*EXERCISE*
From the line that includes "Transbank - Transferencia" to the last line of the data, quote each line precisely; both boundary lines belong in the answer.

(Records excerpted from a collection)
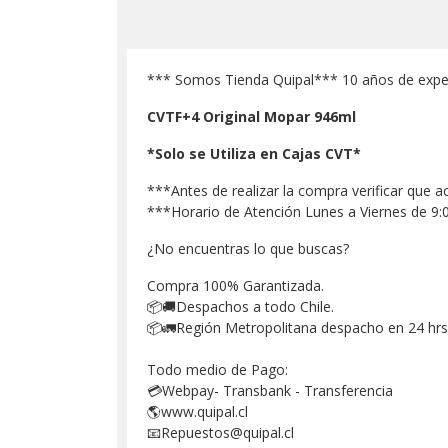
*** Somos Tienda Quipal*** 10 años de exper
CVTF+4 Original Mopar 946ml
*Solo se Utiliza en Cajas CVT*
***Antes de realizar la compra verificar que a
***Horario de Atención Lunes a Viernes de 9:
¿No encuentras lo que buscas?
Compra 100% Garantizada.
📦🚚Despachos a todo Chile.
📦🚛Región Metropolitana despacho en 24 hrs
Todo medio de Pago:
💳Webpay- Transbank - Transferencia
🌎www.quipal.cl
📧Repuestos@quipal.cl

*RESPONSE BOX*
💳Webpay- Transbank - Transferencia
🌎www.quipal.cl
📧Repuestos@quipal.cl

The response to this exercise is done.